The central thesis of the case here is just ... wrong. That's not the crux of the dispute. USG always always always maintained official acts are immune and non-official acts are not. That's the easy bit. The hard bit is deciding if an act is official, and SCOTUS just punts on that actual core
so when Trump talks with DOJ officials to drum up an objectively sham investigation for electoral benefit, USG's position was that's not an official act, because ordering sham investigations for electoral benefits is not a proper function of the presidency, but the actions of a corrupt /candidate/
Honestly seems like the actual import of the case may just be the holding/implication that that's wrong, everything the president could possibly say to a DOJ official is within the scope of his constitutional authority??
Folks overfocus on the "what if drone strike opponent" question, but it seems to me the more relevant one is "what if President asks CIA to bug opponent's headquarters". Which normal people would correctly identify as a criminal action, and which, as I read this ruling, would be an official act.
Just to unpack:
- CIA domestic action is illegal
- Wiretaps without signed warrant illegal
- Info collected non-admissible (poison fruit, etc.)
So, is an Official Act really 'official' if the command is truly for clearly illegal acts?

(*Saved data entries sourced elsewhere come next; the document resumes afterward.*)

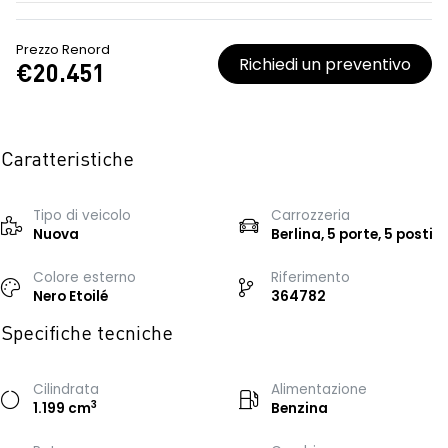
Prezzo Renord
Richiedi un preventivo
€20.451
Caratteristiche
Tipo di veicolo
Carrozzeria
Nuova
Berlina, 5 porte, 5 posti
Colore esterno
Riferimento
Nero Etoilé
364782
Specifiche tecniche
Cilindrata
Alimentazione
3
1.199 cm
Benzina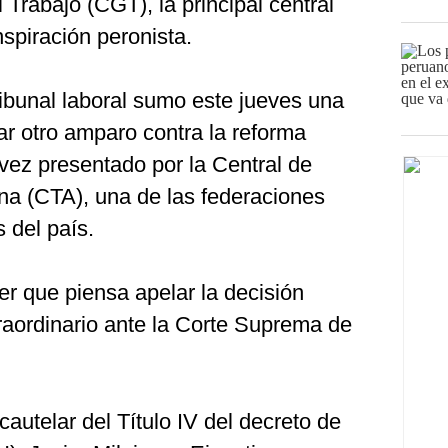
Trabajo (CGT), la principal central
nspiración peronista.
tribunal laboral sumo este jueves una
ar otro amparo contra la reforma
 vez presentado por la Central de
ina (CTA), una de las federaciones
 del país.
yer que piensa apelar la decisión
traordinario ante la Corte Suprema de
utelar del Título IV del decreto de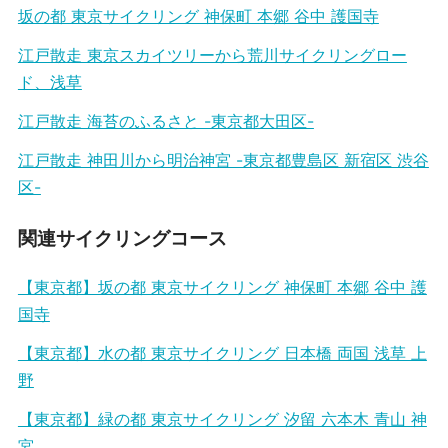
坂の都 東京サイクリング 神保町 本郷 谷中 護国寺
江戸散走 東京スカイツリーから荒川サイクリングロー
ド、浅草
江戸散走 海苔のふるさと -東京都大田区-
江戸散走 神田川から明治神宮 -東京都豊島区 新宿区 渋谷
区-
関連サイクリングコース
【東京都】坂の都 東京サイクリング 神保町 本郷 谷中 護
国寺
【東京都】水の都 東京サイクリング 日本橋 両国 浅草 上
野
【東京都】緑の都 東京サイクリング 汐留 六本木 青山 神
宮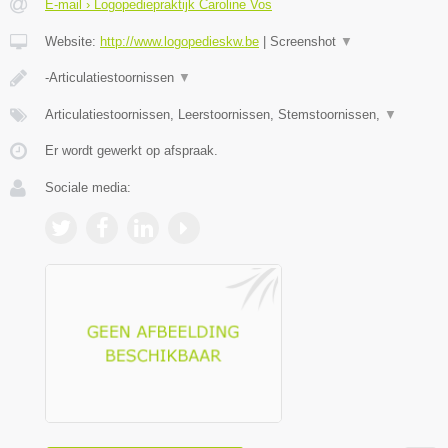
E-mail › Logopediepraktijk Caroline Vos
Website:
http://www.logopedieskw.be
|
Screenshot
▼
-Articulatiestoornissen
▼
Articulatiestoornissen, Leerstoornissen, Stemstoornissen,
▼
Er wordt gewerkt op afspraak.
Sociale media: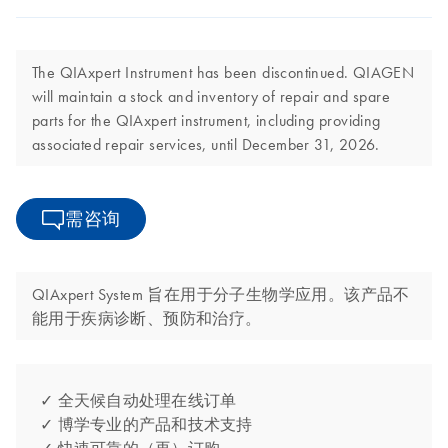
The QIAxpert Instrument has been discontinued. QIAGEN
will maintain a stock and inventory of repair and spare
parts for the QIAxpert instrument, including providing
associated repair services, until December 31, 2026.
需咨询
QIAxpert System 旨在用于分子生物学应用。该产品不
能用于疾病诊断、预防和治疗。
✓ 全天候自动处理在线订单
✓ 博学专业的产品和技术支持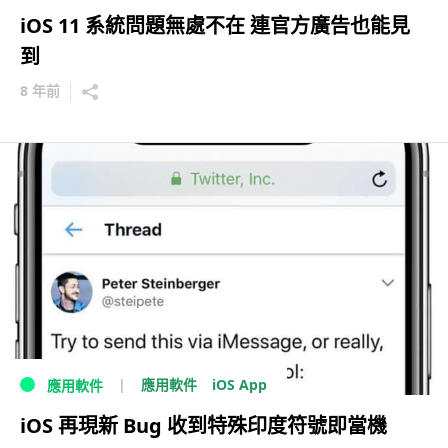
iOS 11 系統問題無處不在 連官方廣告也能見
到
8 年前
iOS App
應用軟件
應用軟件
iOS 再現新 Bug 收到特殊印度符號即當機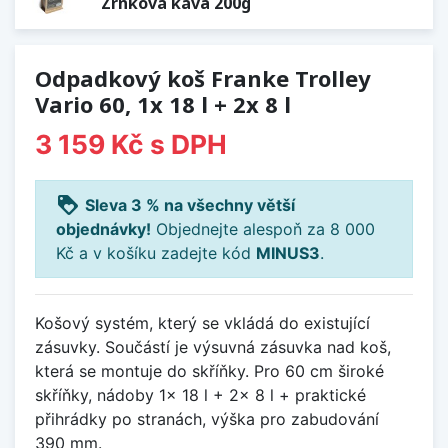
Zrnková káva 200g
Odpadkový koš Franke Trolley
Vario 60, 1x 18 l + 2x 8 l
3 159 Kč
s DPH
loyalty
Sleva 3 % na všechny větší
objednávky!
Objednejte alespoň za 8 000
Kč a v košíku zadejte kód
MINUS3
.
Košový systém, který se vkládá do existující
zásuvky. Součástí je výsuvná zásuvka nad koš,
která se montuje do skříňky. Pro 60 cm široké
skříňky, nádoby 1x 18 l + 2x 8 l + praktické
přihrádky po stranách, výška pro zabudování
390 mm.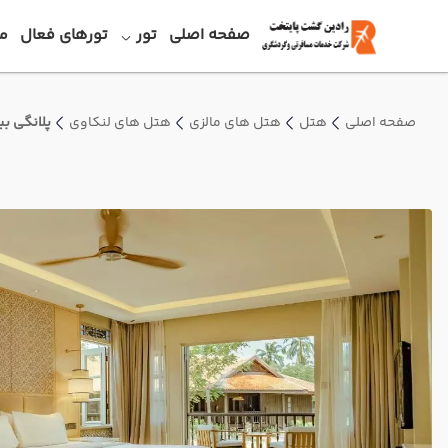
صفحه اصلی
تور
تورهای فعال
م
صفحه اصلی
هتل
هتل های مالزی
هتل های لنکاوی
پلانگی بی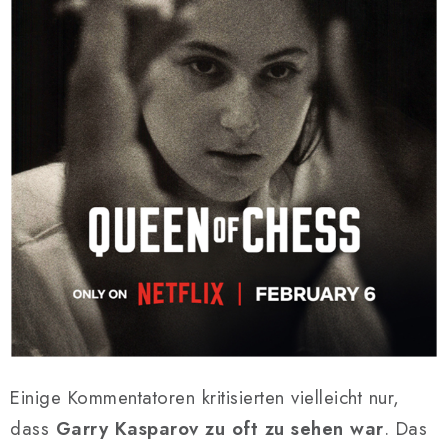
Einige Kommentatoren kritisierten vielleicht nur,
dass
Garry Kasparov zu oft zu sehen war
. Das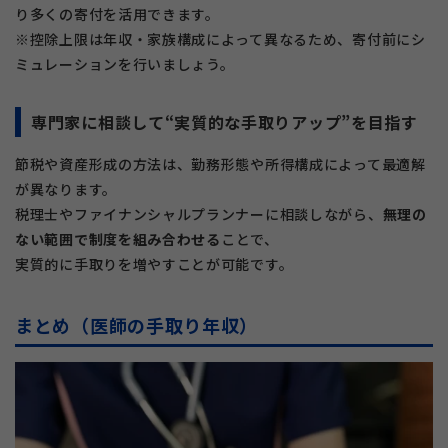
り多くの寄付を活用できます。
※控除上限は年収・家族構成によって異なるため、寄付前にシ
ミュレーションを行いましょう。
専門家に相談して“実質的な手取りアップ”を目指す
節税や資産形成の方法は、勤務形態や所得構成によって最適解
が異なります。
税理士やファイナンシャルプランナーに相談しながら、
無理の
ない範囲で制度を組み合わせる
ことで、
実質的に手取りを増やすことが可能です。
まとめ（医師の手取り年収）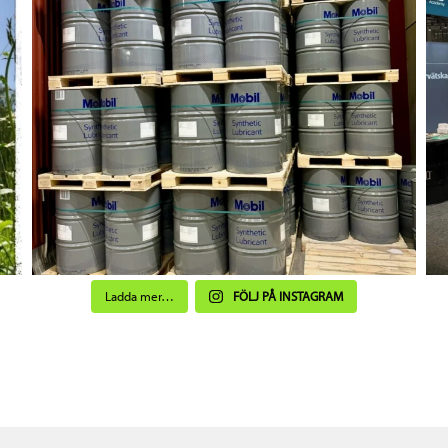
Ladda mer…
FÖLJ PÅ INSTAGRAM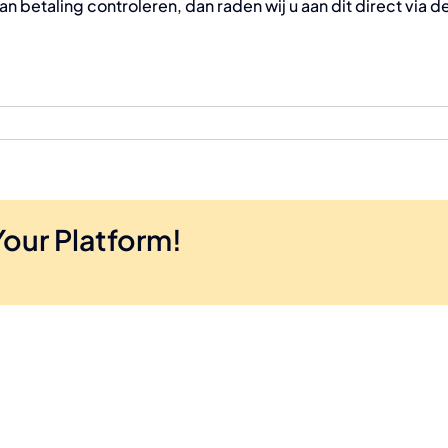
van betaling controleren, dan raden wij u aan dit direct via 
Your Platform!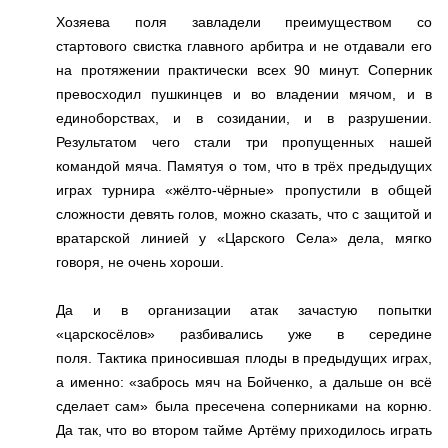
Хозяева поля завладели преимуществом со
стартового свистка главного арбитра и не отдавали его
на протяжении практически всех 90 минут. Соперник
превосходил пушкинцев и во владении мячом, и в
единоборствах, и в созидании, и в разрушении.
Результатом чего стали три пропущенных нашей
командой мяча. Памятуя о том, что в трёх предыдущих
играх турнира «жёлто-чёрные» пропустили в общей
сложности девять голов, можно сказать, что с защитой и
вратарской линией у «Царского Села» дела, мягко
говоря, не очень хороши.
Да и в организации атак зачастую попытки
«царскосёлов» разбивались уже в середине
поля.
Тактика приносившая плоды в предыдущих играх,
а именно: «забрось мяч на Бойченко, а дальше он всё
сделает сам» была пресечена соперниками на корню.
Да так, что во втором тайме Артёму приходилось играть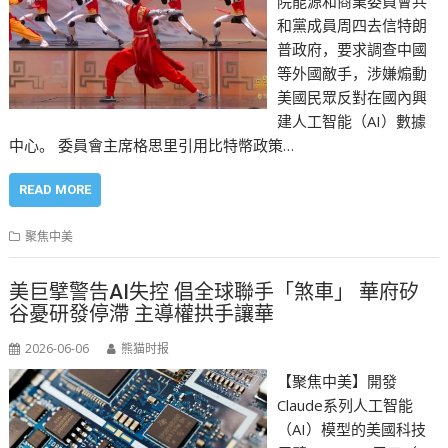
院能源和商業委員會共
和黨成員周四去信特朗
普政府，要求調查中國
等外國敵手，涉嫌煽動
美國民眾反對在國內興
建人工智能（AI）數據
中心。 委員會主席格思里引用比特幣政策…
READ MORE
聚焦中美
美巨擘警告AI失控 倡全球聯手「煞車」 華府矽
谷憂研發停滯 主導權拱手讓華
2026-06-06
熊猫时报
【聚焦中美】開發
Claude系列人工智能
（AI）模型的美國科技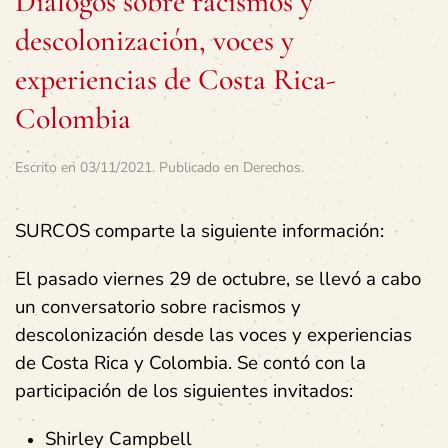
Diálogos sobre racismos y
descolonización, voces y
experiencias de Costa Rica-
Colombia
Escrito en
03/11/2021
. Publicado en
Derechos
.
SURCOS comparte la siguiente información:
El pasado viernes 29 de octubre, se llevó a cabo
un conversatorio sobre racismos y
descolonización desde las voces y experiencias
de Costa Rica y Colombia. Se contó con la
participación de los siguientes invitados:
Shirley Campbell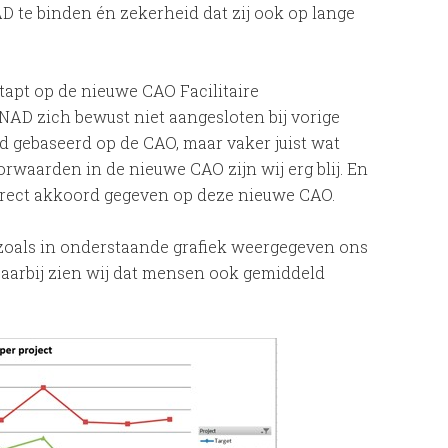
D te binden én zekerheid dat zij ook op lange
tapt op de nieuwe CAO Facilitaire
NAD zich bewust niet aangesloten bij vorige
d gebaseerd op de CAO, maar vaker juist wat
rwaarden in de nieuwe CAO zijn wij erg blij. En
direct akkoord gegeven op deze nieuwe CAO.
zoals in onderstaande grafiek weergegeven ons
 Daarbij zien wij dat mensen ook gemiddeld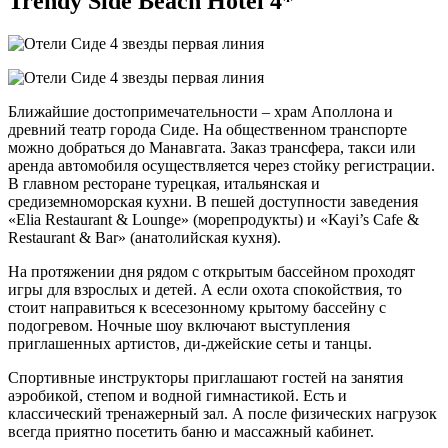
Trendy Side Beach Hotel 4*
Ближайшие достопримечательности – храм Аполлона и
древний театр города Сиде. На общественном транспорте
можно добраться до Манавгата. Заказ трансфера, такси или
аренда автомобиля осуществляется через стойку регистрации.
В главном ресторане турецкая, итальянская и
средиземноморская кухни. В пешей доступности заведения
«Elia Restaurant & Lounge» (морепродукты) и «Kayi’s Cafe &
Restaurant & Bar» (анатолийская кухня).
На протяжении дня рядом с открытым бассейном проходят
игры для взрослых и детей. А если охота спокойствия, то
стоит направиться к всесезонному крытому бассейну с
подогревом. Ночные шоу включают выступления
приглашенных артистов, ди-джейские сеты и танцы.
Спортивные инструкторы приглашают гостей на занятия
аэробикой, степом и водной гимнастикой. Есть и
классический тренажерный зал. А после физических нагрузок
всегда приятно посетить баню и массажный кабинет.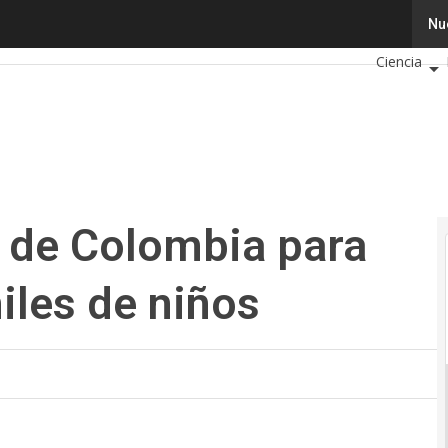
 Colombia para llevar la ciencia a miles de niños
Tecnología
Nu
Ciencia
Cibersegur
Calendario
l de Colombia para
miles de niños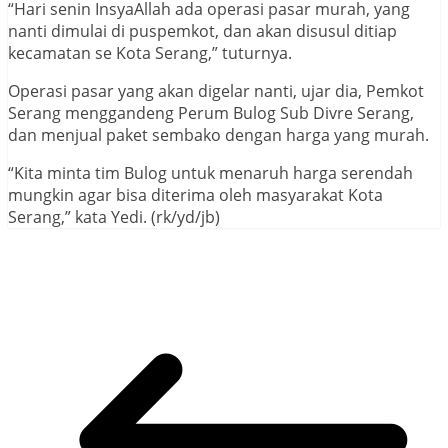
“Hari senin InsyaAllah ada operasi pasar murah, yang
nanti dimulai di puspemkot, dan akan disusul ditiap
kecamatan se Kota Serang,” tuturnya.
Operasi pasar yang akan digelar nanti, ujar dia, Pemkot
Serang menggandeng Perum Bulog Sub Divre Serang,
dan menjual paket sembako dengan harga yang murah.
“Kita minta tim Bulog untuk menaruh harga serendah
mungkin agar bisa diterima oleh masyarakat Kota
Serang,” kata Yedi. (rk/yd/jb)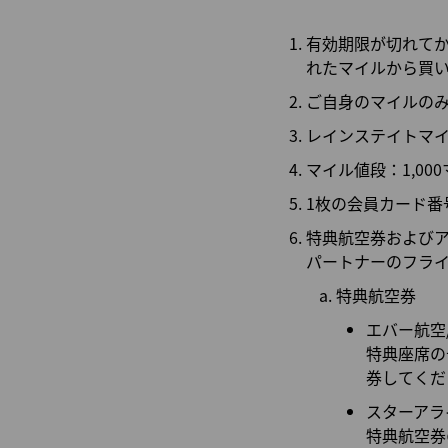
有効期限が切れて
れたマイルから買
ご自身のマイルの
レインステイトマイ
マイル値段：1,00
1枚の会員カード番
特典航空券およびア
パートナーのフラ
特典航空券
エバー航空
特典座席の
券してく
スターアラ
特典航空券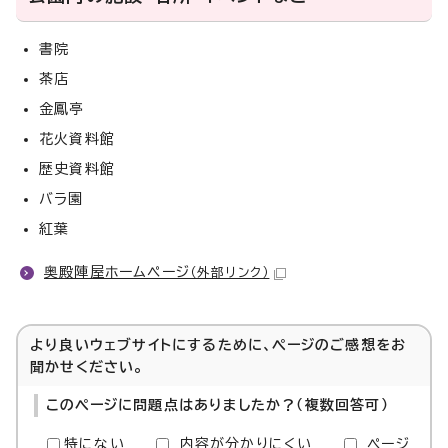
書院
茶店
金鳳亭
花火資料館
歴史資料館
バラ園
紅葉
奥殿陣屋ホームページ
（外部リンク）
より良いウェブサイトにするために、ページのご感想をお
聞かせください。
このページに問題点はありましたか？（複数回答可）
特にない
内容が分かりにくい
ページ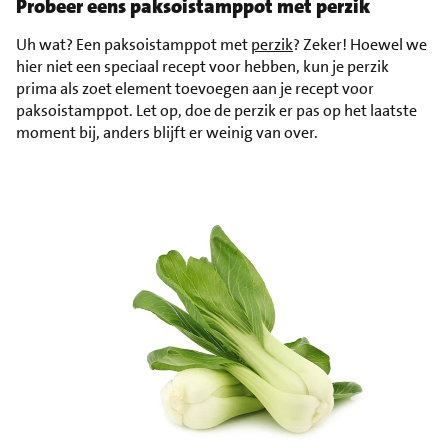
Probeer eens paksoistamppot met perzik
Uh wat? Een paksoistamppot met
perzik
? Zeker! Hoewel we
hier niet een speciaal recept voor hebben, kun je perzik
prima als zoet element toevoegen aan je recept voor
paksoistamppot. Let op, doe de perzik er pas op het laatste
moment bij, anders blijft er weinig van over.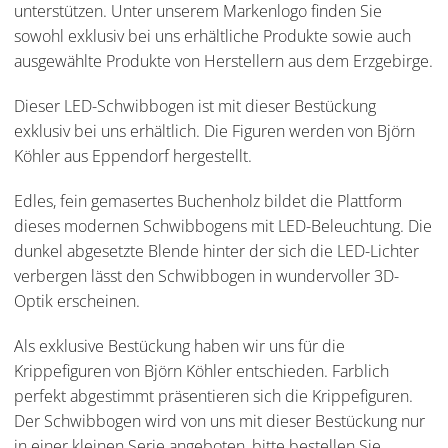
unterstützen. Unter unserem Markenlogo finden Sie
sowohl exklusiv bei uns erhältliche Produkte sowie auch
ausgewählte Produkte von Herstellern aus dem Erzgebirge.
Dieser LED-Schwibbogen ist mit dieser Bestückung
exklusiv bei uns erhältlich. Die Figuren werden von Björn
Köhler aus Eppendorf hergestellt.
Edles, fein gemasertes Buchenholz bildet die Plattform
dieses modernen Schwibbogens mit LED-Beleuchtung. Die
dunkel abgesetzte Blende hinter der sich die LED-Lichter
verbergen lässt den Schwibbogen in wundervoller 3D-
Optik erscheinen.
Als exklusive Bestückung haben wir uns für die
Krippefiguren von Björn Köhler entschieden. Farblich
perfekt abgestimmt präsentieren sich die Krippefiguren.
Der Schwibbogen wird von uns mit dieser Bestückung nur
in einer kleinen Serie angeboten, bitte bestellen Sie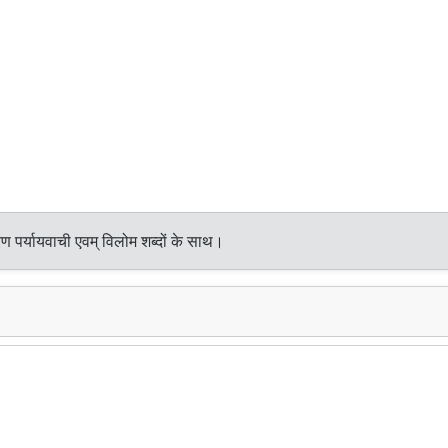
ण पर्यायवाची एवम् विलोम शब्दों के साथ।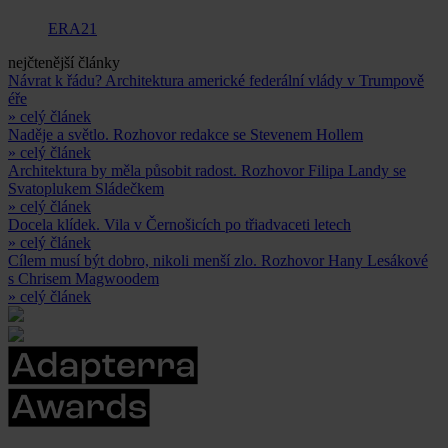
ERA21
nejčtenější články
Návrat k řádu? Architektura americké federální vlády v Trumpově
éře
» celý článek
Naděje a světlo. Rozhovor redakce se Stevenem Hollem
» celý článek
Architektura by měla působit radost. Rozhovor Filipa Landy se
Svatoplukem Sládečkem
» celý článek
Docela klídek. Vila v Černošicích po třiadvaceti letech
» celý článek
Cílem musí být dobro, nikoli menší zlo. Rozhovor Hany Lesákové
s Chrisem Magwoodem
» celý článek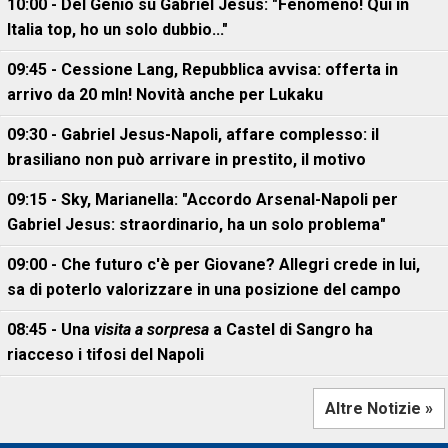
10:00 - Del Genio su Gabriel Jesus: "Fenomeno! Qui in
Italia top, ho un solo dubbio..."
09:45 - Cessione Lang, Repubblica avvisa: offerta in
arrivo da 20 mln! Novità anche per Lukaku
09:30 - Gabriel Jesus-Napoli, affare complesso: il
brasiliano non può arrivare in prestito, il motivo
09:15 - Sky, Marianella: "Accordo Arsenal-Napoli per
Gabriel Jesus: straordinario, ha un solo problema"
09:00 - Che futuro c'è per Giovane? Allegri crede in lui,
sa di poterlo valorizzare in una posizione del campo
08:45 - Una
visita a sorpresa
a Castel di Sangro ha
riacceso i tifosi del Napoli
Altre Notizie »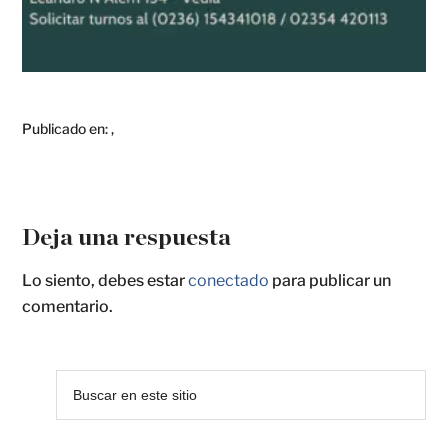
Publicado en:
,
Deja una respuesta
Lo siento, debes estar
conectado
para publicar un
comentario.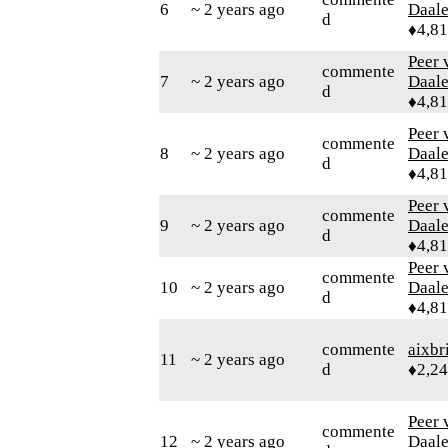
6
~ 2 years ago
Daal
d
♦4,8
Peer 
commente
7
~ 2 years ago
Daal
d
♦4,8
Peer 
commente
8
~ 2 years ago
Daal
d
♦4,8
Peer 
commente
9
~ 2 years ago
Daal
d
♦4,8
Peer 
commente
10
~ 2 years ago
Daal
d
♦4,8
commente
aixbr
11
~ 2 years ago
d
♦2,2
Peer 
commente
12
~ 2 years ago
Daal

How will this be tested, 'cause it really needs testing ASAP!
Would using the CIA in the US not make it unofficial, for it to be an official act would he not have to get the FBI, or other Federal agency involved?
Not that I know, because I'm Irish.
Thank you. Every day is a school day.
Though, in the case of the US Supreme Court today it feels as if someone is roaming the halls of the Constitution and legal tradition with a bump stock equipped assault rifle...
So if the President does it, it's not illegal?
I do wonder if the fall of Nixon and the Reagan scandals had such a profound effect on conservatives of a it should not have happened/cannot happen feeling was a major part of jurisprudence policy, like the unitary executive.